Sri Lanka’s Consul General to Sydney and former Presidential Media Director Bandula Jayasekara on Saturday launched a Twitter invective against a Tamil journalist, threatening to call up his publisher and expose his LTTE links.
The indefatigable Jayasekera who revels in Twitter wars against all journalists and users holding dissenting views regularly calls rights activists and foreign journalists disparaging names, often linking them to the “LTTE Rump” and accusing them of being paid large sums of dollars to discredit the Sri Lankan state.
His latest Twitter tirade was launched against a journalist from Veerakesari, a widely read Tamil newspaper. Jayasekera accused the journalist of having a hidden agenda against Sri Lanka. Referring to the newspaper’s publisher, Jayasekera told the journalist on Twitter: “I will ask Kumar Nadesan about you if you are a member of LTTE terrorists and what your links are.”
Later Jayasekera threatened: “Your agenda and campaign is very clear and it is no secret. I will check with Mr Nadesan from now on. That is it. I will expose what you are up to.”
The journalist in question has since locked his Twitter account and privatised his Tweets, presumably following Jayasekera’s onslaught against him.
In the past Jayasekera has taken on the former BBC journalist and Author of Still Counting the Dead, Frances Harrison and No War Zone director and Channel 4 journalist Callum Macrae, in a widely publicised ‘war of words on Twitter.
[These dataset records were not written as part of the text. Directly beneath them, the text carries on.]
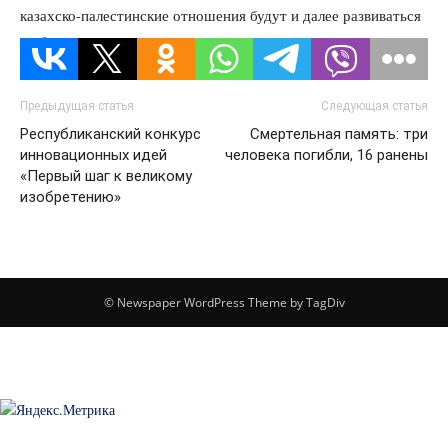
казахско-палестинские отношения будут и далее развиваться
во благо двух народов.
Предыдущая статья
Следующая статья
Республиканский конкурс
Смертельная память: три
инновационных идей
человека погибли, 16 ранены
«Первый шаг к великому
изобретению»
© Newspaper WordPress Theme by TagDiv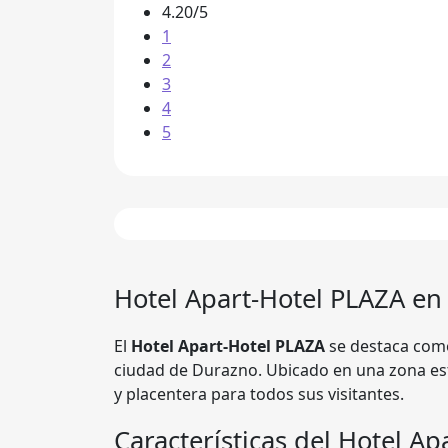
4.20/5
1
2
3
4
5
Hotel
Apart-Hotel PLAZA
en
El
Hotel Apart-Hotel PLAZA
se destaca como
ciudad de Durazno. Ubicado en una zona est
y placentera para todos sus visitantes.
Características del Hotel A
The diplomat vowed that he would personally ensure neither Harrison nor Macrae would be granted access into Sri Lanka to cover the Commonwealth Heads of Government Meeting in November 2013. Jayasekera’s tirade resulted in the Commonwealth Secretariat being compelled to put up a notice on its website clarifying that CHOGM media accreditation would go through the Secretariat after foreign journalists expressed fears about the Sri Lankan Government being able to screen out dissenting journalists from the summit.
However his latest attack on a Tamil journalist working and living in Sri Lanka and his threats to go to the journalist’s publisher poses dangers to both the life and the livelihood of the scribe, analysts say.
Ironically Jayasekera’s latest assault came the same day that the country’s Media Ministry Secretary Charitha Herath (Twitter Handle: @Charith9) tweeted: “Court rules against bureaucrat’s freedom to tweet – Government News: Government News and Issues”.
“Conflicts over the personal and official use of social media by public sector employees are again under the spotlight after a Federal Circuit Court Judge knocked-back an attempt by a Canberra public servant to obtain injunction on any move to have her sacked over tweets that were made in a non-official capacity……At the centre of the legal case is whether or not public servants have an “unfettered implied right (or freedom) of political expression/communication” under the Constitution as put forward by Ms Banerji. Judge Warwick Neville found that they do not. Accusations aside, there is little doubt that there are growing expectations for public servants across the board to keep their social media activities on the tame side, especially when it comes to partying and politics,” the news item posted by Secretary Herath read.
Many Twitter users felt the item was ironic in light of the Government’s tolerance for Jayasekera’s constant and relentless attacks on individuals and groups he forces LTTE labels upon, all the while blurring his “private Tweets” with his very public, highly sycophantic profile as a diplomat of the Rajapaksa regime.
A gloating Jayasekera said on Twitter yesterday: “It is a good feeling when some people stop and ask about the tweeter(sic) war wth those trying to discredit my Sri Lanka and encourage me 🙂 They told me this morning ‘Let us not allow Harrisons and Macraes to discredit Sri Lanka for them to earn $” That is MY SRI LANKANS”
Jayasekera’s Tweets have grown steadily more vicious and it is never made clear if he speaks for the Government or not, especially since many of his remarks appear to be made in his official capacity even when they are casual observations. Government bureaucrats, being called upon to implement the policies of the state do not have the luxury of private opinion, some analysts say, although the rules change in the case of politically appointed officials in Sri Lanka.